Book Review: Churchill’s Secret War
Churchill's Secret War: The British Empire and the Ravaging of India during World
War II
by Madhusree Mukerjee.
Published by Basic Books, a member of
the Perseus Book Groups, New York. 319 pages, 2010.
Reviewed by Commander Youssef Aboul-Enein, MSC, USN
I have the great privilege to teach officers selected for the vital Afghanistan-Pakistan
Fellows Program at the Industrial College of the Armed Forces in Washington D.C.
These men and women spend a year totally immersed in the politics, culture, religions,
and policies of Southwest Asia. One of my main challenges is to cultivate
empathy and get students to walk in the shoes and emotions of the region.
Madhursee Mukerjee, a scholar, Guggenheim Fellow, who resides in Germany, had written
an uncomfortable book critical of allied policy towards India that led to the death
of millions. She opens by introducing a 1943 famine in Bengal that killed
1.5 million people, and which was a result of the British decision to use the resources
of India to fight Germany and Japan. The economic stressors placed on India
during World War II, led to deprivation and anarchy which tore the fabric of society
leading to independence in 1947. This is the hidden side of World War II,
and decisions that did not make Winston Churchill’s memoirs.
The book discusses England’s divide and conquer strategy to govern the subcontinent,
which only perpetuated the partition of India. In 1943, nationalist Subhas
Chandra Bose headed a liberation army known as the Indian National Army comprised
of Indian laborers and 60,000 captured Indian Prisoners of War (POWs) captured by
the Japanese. World War II brought calls among India’s intellectual elites
and political activists on whether India should be granted dominion status like
South Africa or Canada or should India be placed on a trajectory towards independence.
All these policy questions would be deferred or ignored by British policymakers.
Mahatma Gandhi was appalled by Nazi bloodshed. Chapters discuss how Hitler’s
racism could not allow the Nazi’s to fully exploit liberation movements, such as
the treatment of Ukrainians, Slavs, and Russia’s ethnic minorities who despised
Stalin. Bose, the Indian nationalist, asked Hitler, in a face to face meeting,
to repudiate passages in his book “Mein Kampf,” that were contemptuous of Indians.
The Fuhrer predictably ignored him.

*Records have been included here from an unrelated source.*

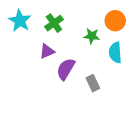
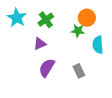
orange circle: (115, 21) -> (87, 18), moved
purple semicircle: (66, 69) -> (47, 68), moved

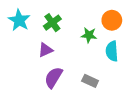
orange circle: (87, 18) -> (112, 20), moved
gray rectangle: (79, 71) -> (90, 81), turned -40

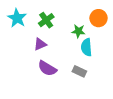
cyan semicircle: (112, 51) -> (86, 47), moved
purple semicircle: (53, 77) -> (47, 68), turned -90

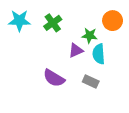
cyan star: (17, 18) -> (19, 21), turned -30
purple triangle: (40, 44) -> (76, 50), moved

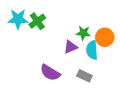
orange circle: (113, 21) -> (105, 37), moved
green cross: (53, 23) -> (37, 21), moved

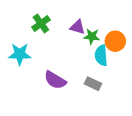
cyan star: (18, 19) -> (20, 54), moved
purple triangle: (70, 47) -> (78, 27), moved, turned 40

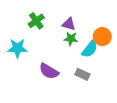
green star: (92, 36) -> (71, 39), moved
cyan semicircle: (101, 55) -> (90, 49), turned -138

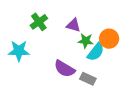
green star: (71, 39) -> (86, 41), moved
purple semicircle: (49, 71) -> (64, 69), moved

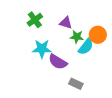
cyan star: (19, 51) -> (42, 49), moved
gray rectangle: (88, 79) -> (76, 84), moved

Japanese leaflets were showered over the
Indian metropolis of Calcutta urging Indians to revolt against British colonization.
In 1944, mass prostitution among village women in Bengal was a result of desperate
food shortages. A 1944 survey found 90 percent of 30,000 women laborers digging
ditches and building runways had venereal disease, trading sex for rice to feed
their families. Ms. Mukerjee has written a fresh study of the underside of
World War II, and allows readers to empathize with India’s, Pakistan’s, and Bangladesh’s
sensitivity to its national independence.
Commander Youssef Aboul-Enein is the author of “Militant
Islamist Ideology: Understanding the Global Threat,” published in 2010 by Naval
Institute Press. He is Adjunct Islamic Studies Chair at the Industrial College
of the Armed Forces in Washington D.C. and an expert on Violent Islamist Ideology
at the Joint Intelligence Task Force for Combating Terrorism.